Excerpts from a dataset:
↓
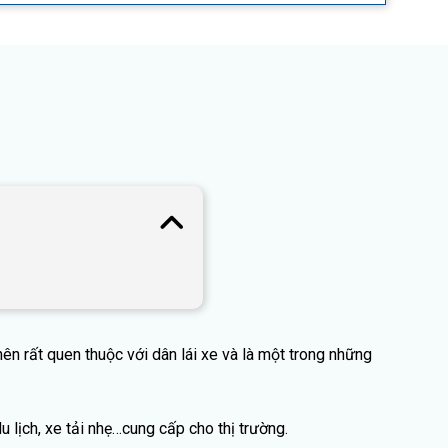
n rất quen thuộc với dân lái xe và là một trong những
 lịch, xe tải nhẹ…cung cấp cho thị trường.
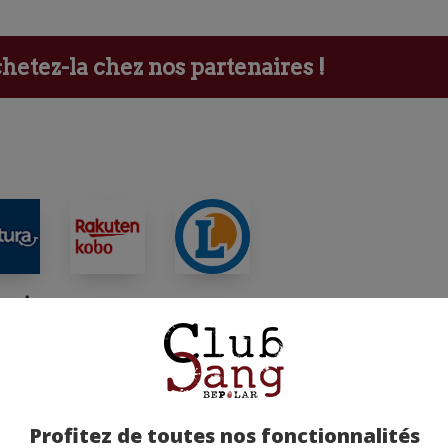
etez-la chez nos partenaires !
ants
Profitez de toutes nos fonctionnalités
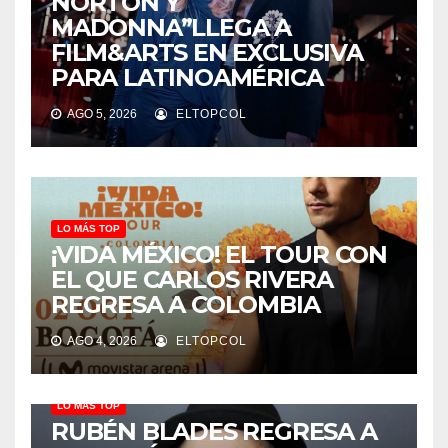
NORTON Y
MADONNA”LLEGA A
FILM&ARTS EN EXCLUSIVA
PARA LATINOAMÉRICA
AGO 5, 2026
ELTOPCOL
LO MÁS TOP
¡VIDA MÉXICO! EL TOUR CON
EL QUE CARLOS RIVERA
REGRESA A COLOMBIA
AGO 4, 2026
ELTOPCOL
LO MÁS TOP
RUBÉN BLADES REGRESA A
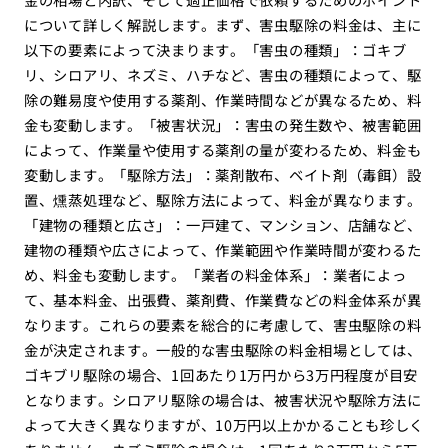
について詳しく解説します。まず、害虫駆除の料金は、主に
以下の要素によって決まります。「害虫の種類」：ゴキブ
リ、シロアリ、ネズミ、ハチなど、害虫の種類によって、駆
除の難易度や使用する薬剤、作業時間などが異なるため、料
金も変動します。「被害状況」：害虫の発生数や、被害範囲
によって、作業量や使用する薬剤の量が変わるため、料金も
変動します。「駆除方法」：薬剤散布、ベイト剤（毒餌）設
置、燻蒸処理など、駆除方法によって、料金が異なります。
「建物の種類と広さ」：一戸建て、マンション、店舗など、
建物の種類や広さによって、作業範囲や作業時間が変わるた
め、料金も変動します。「業者の料金体系」：業者によっ
て、基本料金、出張費、薬剤費、作業費などの料金体系が異
なります。これらの要素を総合的に考慮して、害虫駆除の料
金が決定されます。一般的な害虫駆除の料金相場としては、
ゴキブリ駆除の場合、1回あたり1万円から3万円程度が目安
となります。シロアリ駆除の場合は、被害状況や駆除方法に
よって大きく異なりますが、10万円以上かかることも珍しく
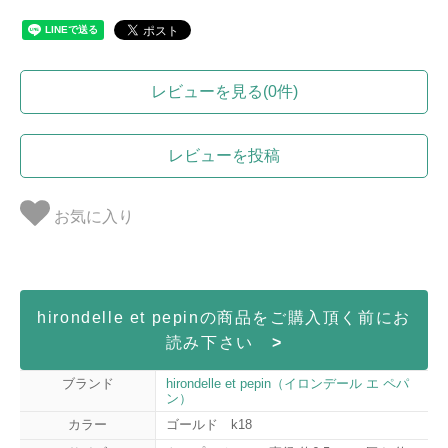
レビューを見る(0件)
レビューを投稿
お気に入り
hirondelle et pepinの商品をご購入頂く前にお
読み下さい
>
ブランド
hirondelle et pepin（イロンデール エ ペパ
ン）
カラー
ゴールド k18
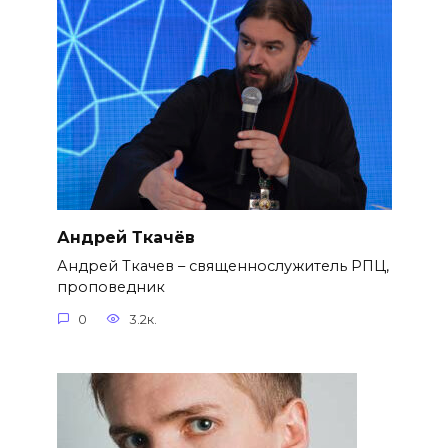
Андрей Ткачёв
Андрей Ткачев – священнослужитель РПЦ,
проповедник
0
3.2к.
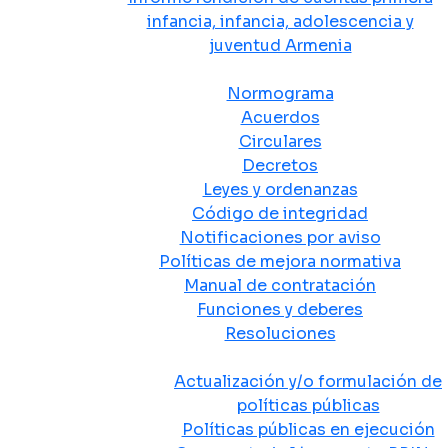
infancia, infancia, adolescencia y
juventud Armenia
Normativa
Normograma
Acuerdos
Circulares
Decretos
Leyes y ordenanzas
Código de integridad
Notificaciones por aviso
Políticas de mejora normativa
Manual de contratación
Funciones y deberes
Resoluciones
Políticas Públicas
Actualización y/o formulación de
políticas públicas
Políticas públicas en ejecución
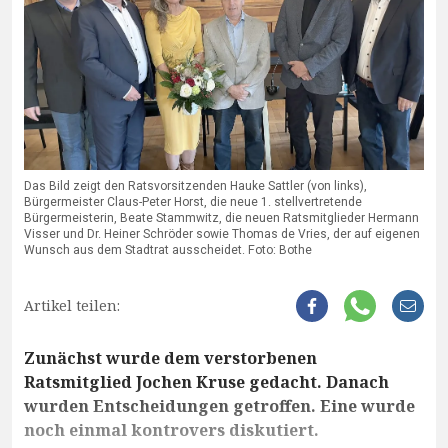
Das Bild zeigt den Ratsvorsitzenden Hauke Sattler (von links),
Bürgermeister Claus-Peter Horst, die neue 1. stellvertretende
Bürgermeisterin, Beate Stammwitz, die neuen Ratsmitglieder Hermann
Visser und Dr. Heiner Schröder sowie Thomas de Vries, der auf eigenen
Wunsch aus dem Stadtrat ausscheidet. Foto: Bothe
Artikel teilen:
Zunächst wurde dem verstorbenen
Ratsmitglied Jochen Kruse gedacht. Danach
wurden Entscheidungen getroffen. Eine wurde
noch einmal kontrovers diskutiert.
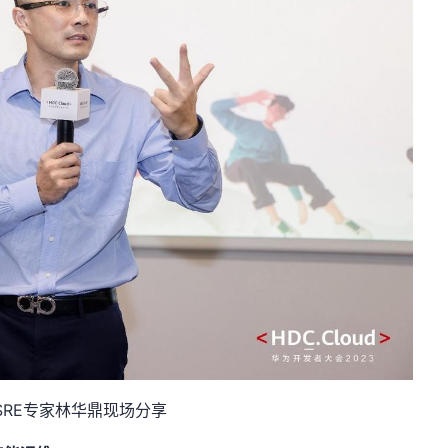
SRE专家林华鼎现场分享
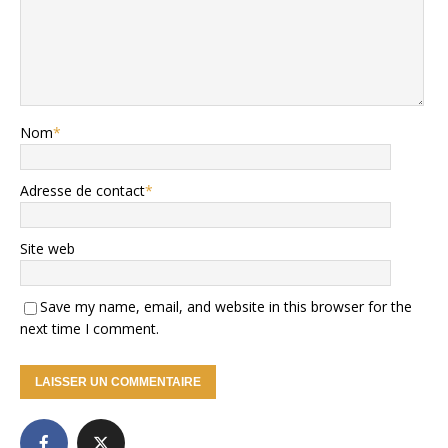
Nom
*
Adresse de contact
*
Site web
Save my name, email, and website in this browser for the
next time I comment.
↑
Task objective:
The answer must restate each entry word for word and contain no images.

Response to the exercise:
n rất quen thuộc với dân lái xe và là một trong những
 lịch, xe tải nhẹ…cung cấp cho thị trường.
etez-la chez nos partenaires !
ants
Profitez de toutes nos fonctionnalités
NORTON Y
MADONNA”LLEGA A
FILM&ARTS EN EXCLUSIVA
PARA LATINOAMÉRICA
AGO 5, 2026
ELTOPCOL
LO MÁS TOP
¡VIDA MÉXICO! EL TOUR CON
EL QUE CARLOS RIVERA
REGRESA A COLOMBIA
AGO 4, 2026
ELTOPCOL
LO MÁS TOP
RUBÉN BLADES REGRESA A
について詳しく解説します。まず、害虫駆除の料金は、主に
以下の要素によって決まります。「害虫の種類」：ゴキブ
リ、シロアリ、ネズミ、ハチなど、害虫の種類によって、駆
除の難易度や使用する薬剤、作業時間などが異なるため、料
金も変動します。「被害状況」：害虫の発生数や、被害範囲
によって、作業量や使用する薬剤の量が変わるため、料金も
変動します。「駆除方法」：薬剤散布、ベイト剤（毒餌）設
置、燻蒸処理など、駆除方法によって、料金が異なります。
「建物の種類と広さ」：一戸建て、マンション、店舗など、
建物の種類や広さによって、作業範囲や作業時間が変わるた
め、料金も変動します。「業者の料金体系」：業者によっ
て、基本料金、出張費、薬剤費、作業費などの料金体系が異
なります。これらの要素を総合的に考慮して、害虫駆除の料
金が決定されます。一般的な害虫駆除の料金相場としては、
ゴキブリ駆除の場合、1回あたり1万円から3万円程度が目安
となります。シロアリ駆除の場合は、被害状況や駆除方法に
よって大きく異なりますが、10万円以上かかることも珍しく
レビューを見る(0件)
レビューを投稿
お気に入り
hirondelle et pepinの商品をご購入頂く前にお
読み下さい
>
ブランド
hirondelle et pepin（イロンデール エ ペパ
ン）
カラー
ゴールド k18
Андрей Ткачёв
Андрей Ткачев – священнослужитель РПЦ,
проповедник
0
3.2к.
infancia, infancia, adolescencia y
juventud Armenia
Normativa
Normograma
Acuerdos
Circulares
Decretos
Leyes y ordenanzas
Código de integridad
Notificaciones por aviso
Políticas de mejora normativa
Manual de contratación
Funciones y deberes
Resoluciones
Políticas Públicas
Actualización y/o formulación de
políticas públicas
Políticas públicas en ejecución
Das Bild zeigt den Ratsvorsitzenden Hauke Sattler (von links),
Bürgermeister Claus-Peter Horst, die neue 1. stellvertretende
Bürgermeisterin, Beate Stammwitz, die neuen Ratsmitglieder Hermann
Visser und Dr. Heiner Schröder sowie Thomas de Vries, der auf eigenen
Wunsch aus dem Stadtrat ausscheidet. Foto: Bothe
Artikel teilen:
Zunächst wurde dem verstorbenen
Ratsmitglied Jochen Kruse gedacht. Danach
wurden Entscheidungen getroffen. Eine wurde
noch einmal kontrovers diskutiert.
SRE专家林华鼎现场分享
Nom
*
Adresse de contact
*
Site web
Save my name, email, and website in this browser for the
next time I comment.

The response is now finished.